电子元器件通孔元件|电子元器件里的老把式——说说通孔元件

电子元器件里的老把式——说说通孔元件

关中平原的老匠人,手上磨出茧子前总得先认准几样家什:刨花锯、墨斗线、鲁班尺。这道理搁在电路板上也一样。如今满世界都是贴片芯片,在显微镜下排兵布马;可若掀开一台上世纪九十年代的收音机壳子,或是拆开老家那台嗡嗡作响的功放匣子,里头密匝匝插着的小腿儿似的引脚,一根根穿过绿油油的玻纤基板,焊点圆润如豆粒,那就是通孔元件——电子江湖里的“穿靴戴帽”的老实汉。

一截铜针扎进岁月深处
通孔元件不是新物事。它打从印刷线路板(PCB)初生时就立在那里了,像渭北塬上的枣树,不声张,却年年结果。电阻、电容、二极管、三极管……凡带两支细长金属腿者,皆属此类。“通孔”二字直白得很:钻个眼,让引脚贯通上下层再加锡固牢。
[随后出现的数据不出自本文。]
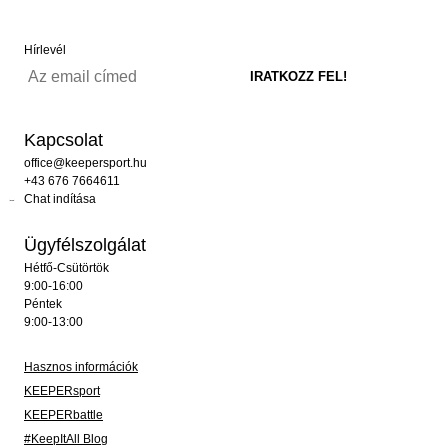
Hírlevél
Kapcsolat
office@keepersport.hu
+43 676 7664611
Chat indítása
Ügyfélszolgálat
Hétfő-Csütörtök
9:00-16:00
Péntek
9:00-13:00
Hasznos információk
KEEPERsport
KEEPERbattle
#KeepItAll Blog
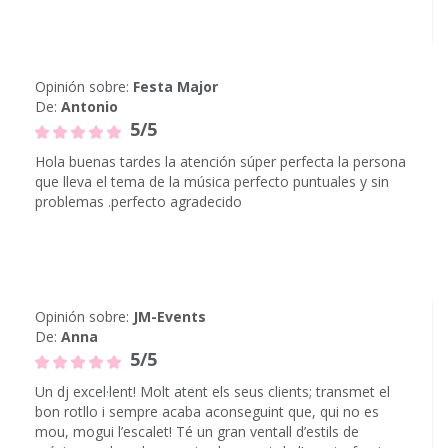
Opinión sobre:
Festa Major
De:
Antonio
5/5
Hola buenas tardes la atención súper perfecta la persona
que lleva el tema de la música perfecto puntuales y sin
problemas .perfecto agradecido
Opinión sobre:
JM-Events
De:
Anna
5/5
Un dj excel·lent! Molt atent els seus clients; transmet el
bon rotllo i sempre acaba aconseguint que, qui no es
mou, mogui l’escalet! Té un gran ventall d’estils de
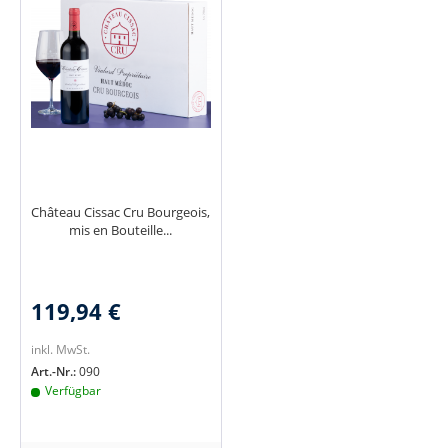
Château Cissac Cru Bourgeois,
mis en Bouteille...
119,94 €
inkl. MwSt.
Art.-Nr.:
090
Verfügbar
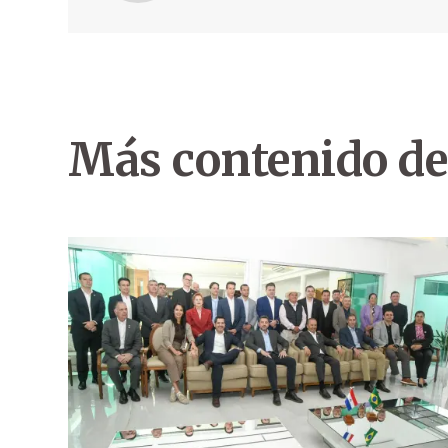
Más contenido de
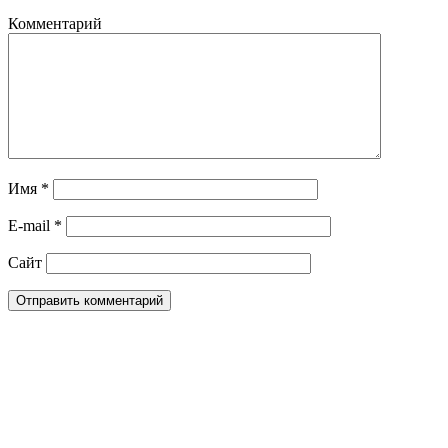
Комментарий
Имя
*
E-mail
*
Сайт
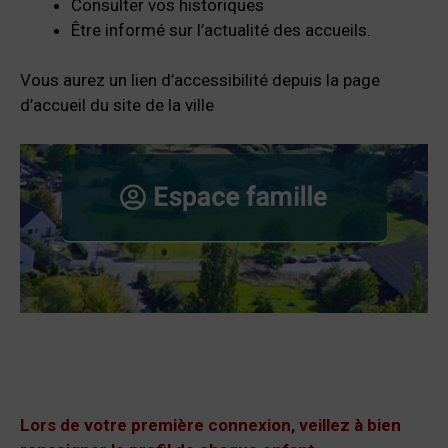
Consulter vos historiques
Être informé sur l’actualité des accueils.
Vous aurez un lien d’accessibilité depuis la page
d’accueil du site de la ville
Lors de votre première connexion, veillez à bien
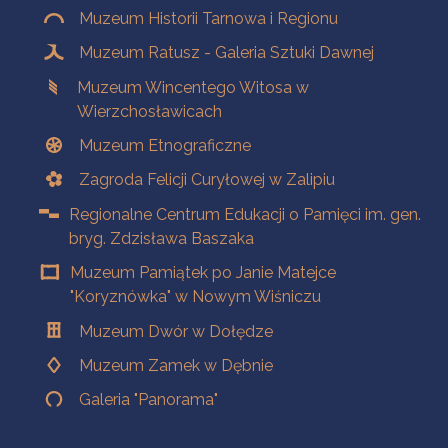
Muzeum Historii Tarnowa i Regionu
Muzeum Ratusz - Galeria Sztuki Dawnej
Muzeum Wincentego Witosa w
Wierzchosławicach
Muzeum Etnograficzne
Zagroda Felicji Curyłowej w Zalipiu
Regionalne Centrum Edukacji o Pamięci im. gen.
bryg. Zdzisława Baszaka
Muzeum Pamiątek po Janie Matejce
"Koryznówka" w Nowym Wiśniczu
Muzeum Dwór w Dołędze
Muzeum Zamek w Dębnie
Galeria "Panorama"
看似笨拙,实则稳当。当年西安光仪厂做军用示波器,一块主板上百颗瓷介电容全靠手工插入,老师傅眯起一只眼对齐定位槽,“咔哒”一声入位,手背青筋微微凸起,仿佛不是安零件,而是给土地埋下一枚信物——深栽才活得久。

土法炼金与洋火淬炼之间
八十年代末,我曾在咸阳一家乡镇电子作坊见过整条流水线:女工们十指翻飞,将成捆的碳膜电阻逐一分拣、弯角、插件;男技工守着烙铁架,烟气袅袅升腾间手腕轻抖,锡丝化为亮银一点,牢牢裹住引脚根部。没有AOI光学检测,也不讲回流温度曲线,只凭耳听“滋啦”声响判虚焊与否,指尖试温知熔锡是否恰到好处。那是技术尚未被数据驯服的时代,人的体温还烫得住机器的心跳。后来进口全自动插装设备来了,快是真快,但偶尔也会错把电解电容正负级颠倒过来——而那位退休返聘的王师傅摸一下底座纹路便能断定:“反喽!心都朝外长哩。”

风雨不动安如山的道理
为何至今仍有设计不忘留几个过孔?因有些地方非它不可。大功率继电器需承百毫安电流,热胀冷缩之下仍要咬死不变形;高频滤波用电感绕组粗壮结实,悬空易震颤失谐;还有那些必须露在外面便于调试更换的关键接口插座……它们不像SMT那样娇贵畏尘怕振,经得起跌落测试,耐得了宽幅温变,甚至泡水晾干后还能接着使唤一阵子。就像咱村口石碾盘,轮子重、转得慢,可压出来的麦粉就是细腻扎实,谁家用都不挑食。

血脉未断,只是换了衣裳
眼下虽已鲜见全新量产产品大面积采用通孔工艺,但它并未退场,反倒悄然融入新的肌理之中。高可靠性航天模块保留核心信号调理部分的手动焊接;高校实验教学平台刻意设置若干DIP封装IC插槽,让学生亲手接驳导线理解逻辑流向;更有民间创客以复古之名复刻经典模拟合成器,专寻停产多年的TDA系列音频运放原封旧料,只为那一缕无法算法复制的暖色失真味。这些执拗的选择背后,并非要回到过去,而是懂得某些东西一旦抽去骨架支撑,楼阁纵美亦难长久伫立。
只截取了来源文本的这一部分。